Given the ongoing treacherous weather conditions we're currently facing, I found Asda to be surprisingly empty. I flew round the store without needing to utter a single profanity towards a member of the moronic underclass who thinks it's acceptable to leave their trolley straddling a lane while they piss off to find the Chicken Dippers. Having gathered my wares, I made my way to the tills and wandered straight into a free aisle, beginning to unload my stuff.
Alas, I was unaware that I wasn't supposed to disturb the staff by wanting to actually buy something.
Given the lack of customers, both the till I was at and the adjacent one were customer free (apart from me, obviously). Thinking this was a boon, my mood dropped slightly when I realised that not only did the two cashiers intend on holding a conversation throughout my entire transaction, but that they would also carry it out across me, as if I'd had the ignorant audacity to get in their way.
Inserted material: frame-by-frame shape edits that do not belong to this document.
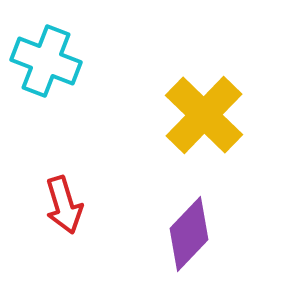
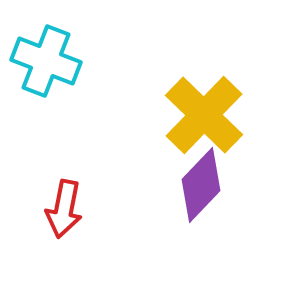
red arrow: moved 4 px down; rotated 28 degrees clockwise
purple diamond: moved 12 px right, 49 px up
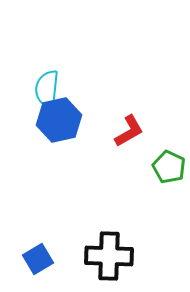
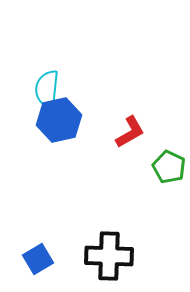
red L-shape: moved 1 px right, 1 px down
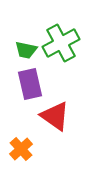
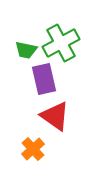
purple rectangle: moved 14 px right, 5 px up
orange cross: moved 12 px right
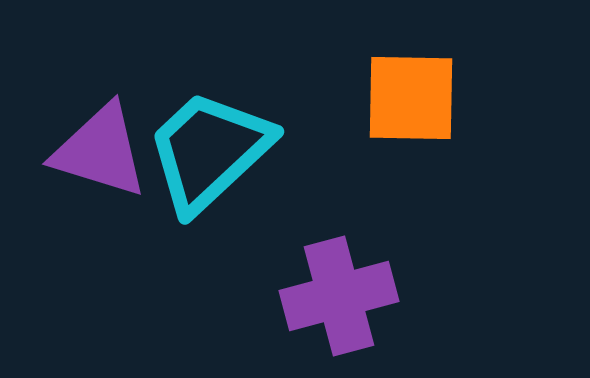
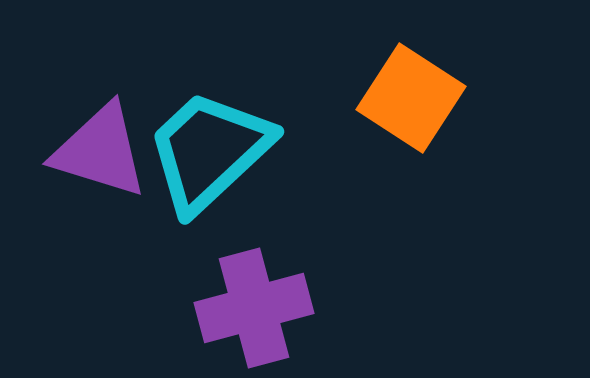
orange square: rotated 32 degrees clockwise
purple cross: moved 85 px left, 12 px down
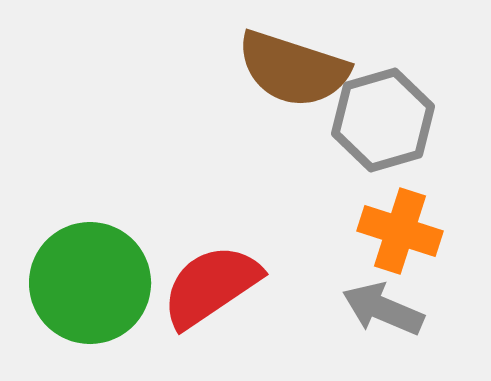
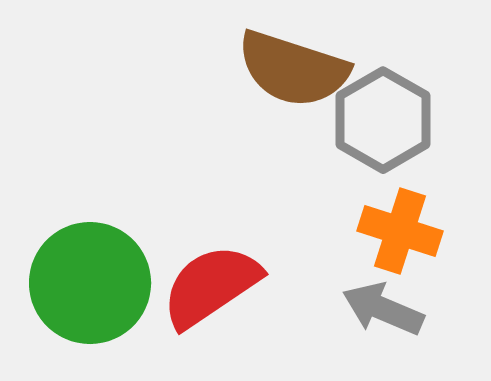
gray hexagon: rotated 14 degrees counterclockwise
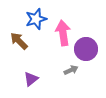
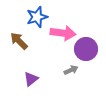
blue star: moved 1 px right, 2 px up
pink arrow: rotated 105 degrees clockwise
The rigmarole is standard; they say hello, offer you some carrier bags (go on then), offer to help pack (no ta), scan your stuff, give you the total, ask if you want cash back (no ta), you pay and you fuck off. However, given the in-depth nature of the feckless conversation these two imbeciles were engrossed in, I found myself practically offering her lines, as if we were both players in a stage production of "Asda: The Musical!", and she was struggling with the script. Admittedly the whole process took the usual couple of minutes, but the whole thing could've been a lot quicker if she's said "Hold on a minute, Trace" and actually concentrated on the job in hand.
Don't get me wrong, I'm not usually arsed about a lack of customer service. At the end of the day I got what I wanted so I'm not too fussed. If I was queuing unnecessarily while they wittered on it might be different, but is it too much to ask that they shut up for two minutes and pay attention? Both before and after my presence there was a distinct lack of other customers, so it wouldn't have killed them. I tried to make my presence felt by making honking noises while gesturing at her breasts*, but she was having none of it.
So beware, potential shoppers. Don't make the same mistake I did and disturb two granite-faced battleaxes in full conversational flow. Put your stuff back in your basket and piss off out of it until they're ready to serve you. Who do you think you are?
* Not really. That would be ridiculous. It was more of a toot than a honk.